We ask as well that you consider the many collateral duties performed by park rangers working at campgrounds. These rangers are trained in other duties so that they can be moved during times of emergency to address search and rescue needs or to fight wildfires. Park superintendents should have the flexibility to meet these needs for public safety and resource protection, and private-sector workers would have neither the training nor the authority to meet these needs.
We urge that you consider, as well, the role that volunteers increasingly play in the stewardship of NPS campgrounds. As now occurs in campgrounds managed by the U.S. Forest Service, volunteers (often retirees who live in their own recreational vehicles in NPS campgrounds) carry out a wide variety of campground management tasks – at virtually no expense to the government. These individuals receive no pay and are very dedicated to serving the public and the park. They would not likely volunteer to perform such duties in service to a commercial company, which would be a missed opportunity for cost savings. Furthermore, parks benefit from volunteers who help maintain and repair campgrounds. Operation of these campgrounds by for-profit businesses would likely deter the volunteerism that helps parks maintain their campsites.
As you know, the public’s surveyed responses to existing park experiences, outlined in the budget request, exceed a 90% approval rating. We know, as well, that much of this positive feedback is based upon personal contact with uniformed rangers in visitor centers, entrance stations, interpretive forums, AND campgrounds. Though some argue that NPS personnel could remain in campgrounds to perform interpretive services, the reality is that parks are understaffed and the rangers who perform the basic services that would be taken over by concessioners are often the only contact visitors have in those campgrounds with these popular public servants.
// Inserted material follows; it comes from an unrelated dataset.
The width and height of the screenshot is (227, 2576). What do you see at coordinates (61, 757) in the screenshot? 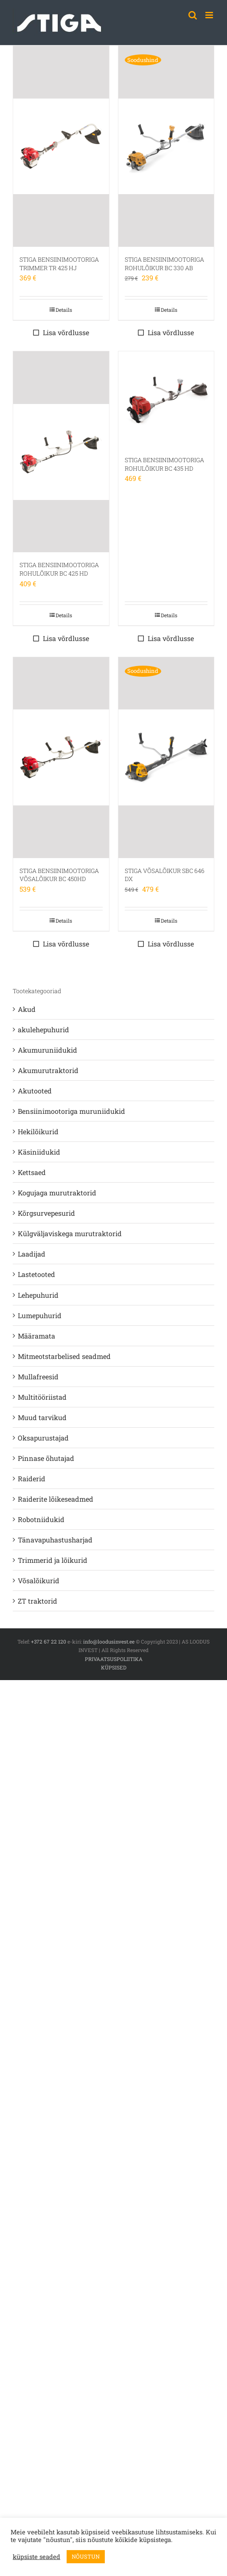 I see `[STIGA BENSIINIMOOTORIGA VÕSALÕIKUR BC 450HD]` at bounding box center [61, 757].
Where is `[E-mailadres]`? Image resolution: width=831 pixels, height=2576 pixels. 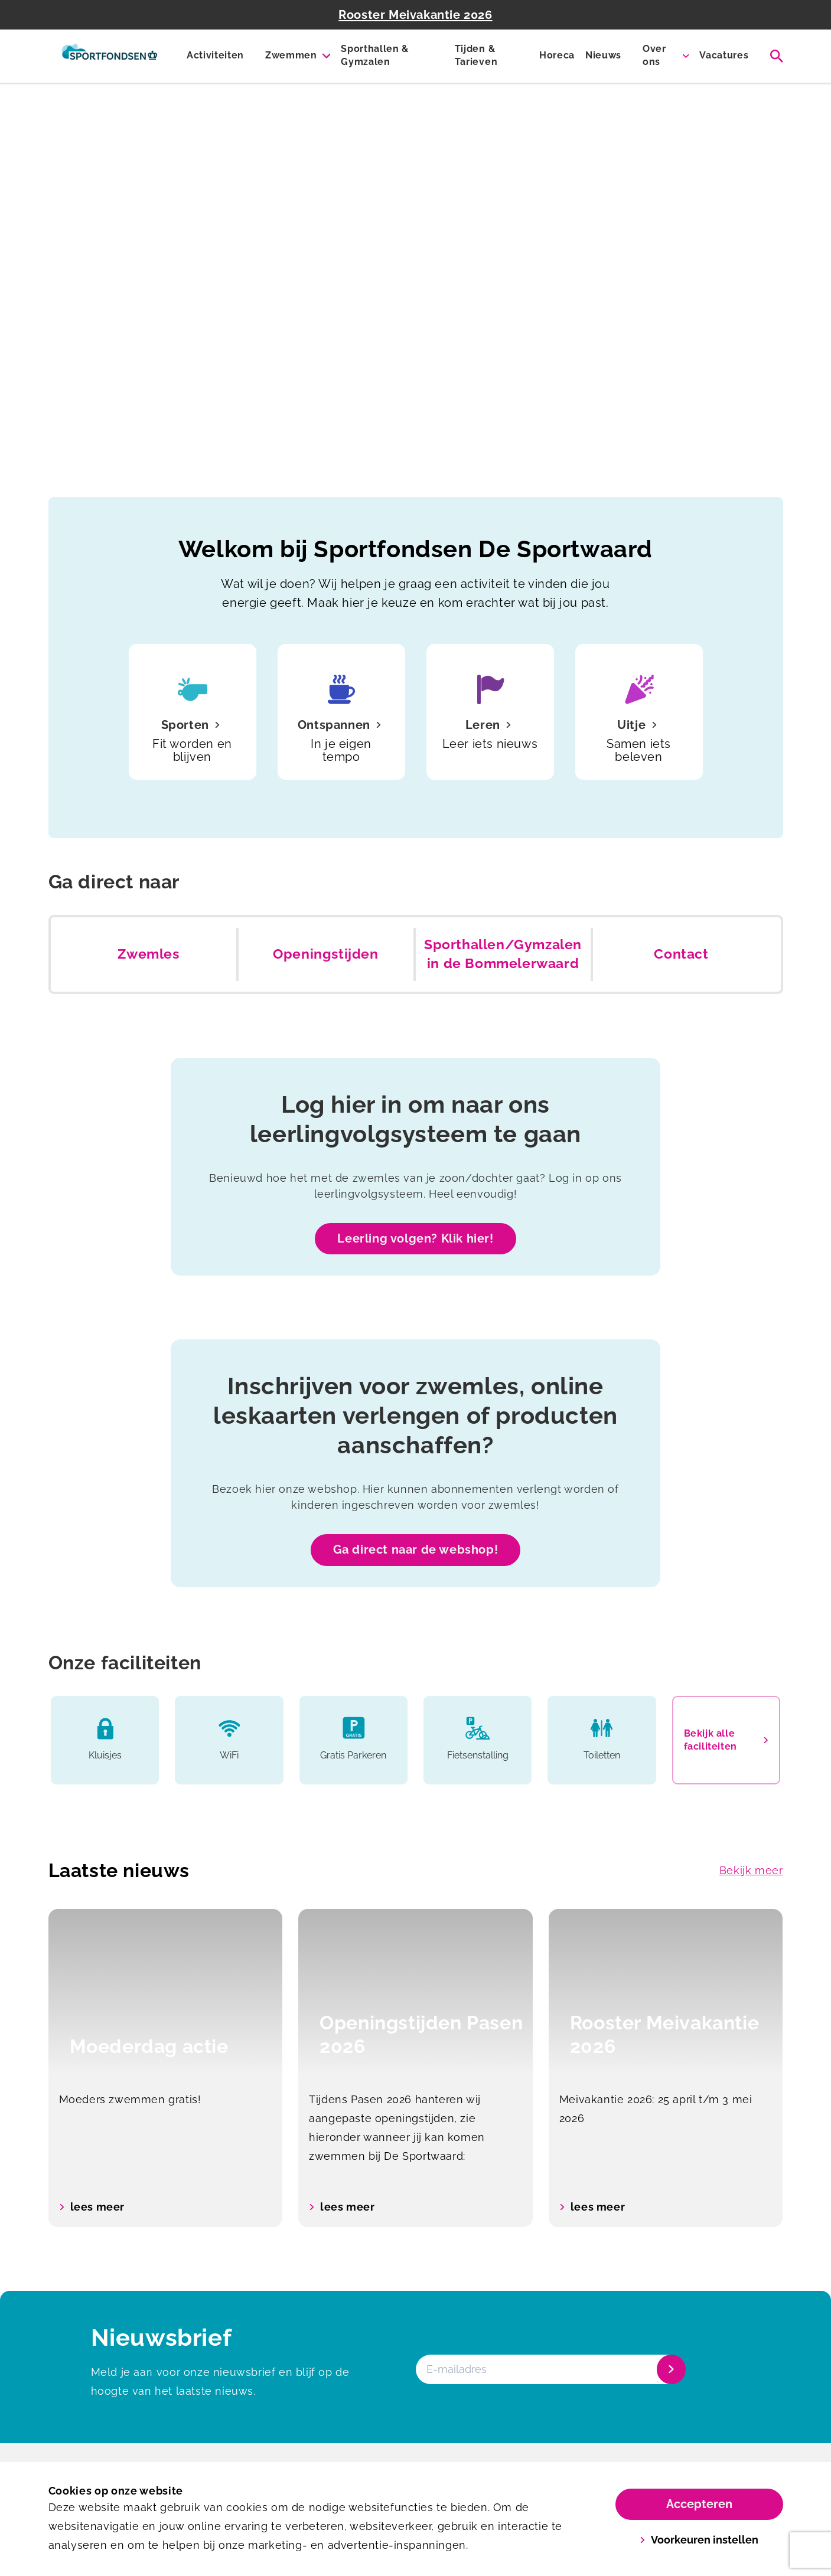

Furthermore, the presence of a uniformed ranger can act as a deterrent to disruptive, inappropriate or criminal behavior.
As you further consider these proposals we recommend a thoughtful and transparent approach that fully considers our views and those of other groups and individuals who support a vibrant National Park System. The Coalition would welcome the opportunity to work with you to identify and assess opportunities to achieve savings and provide better visitor services, the stated goals of this effort.
Given the lack of meaningful savings, negative impacts to the public, and in the face of a proposed unprecedented budget cut, we urge a cautious, conservative and inclusive approach to this effort.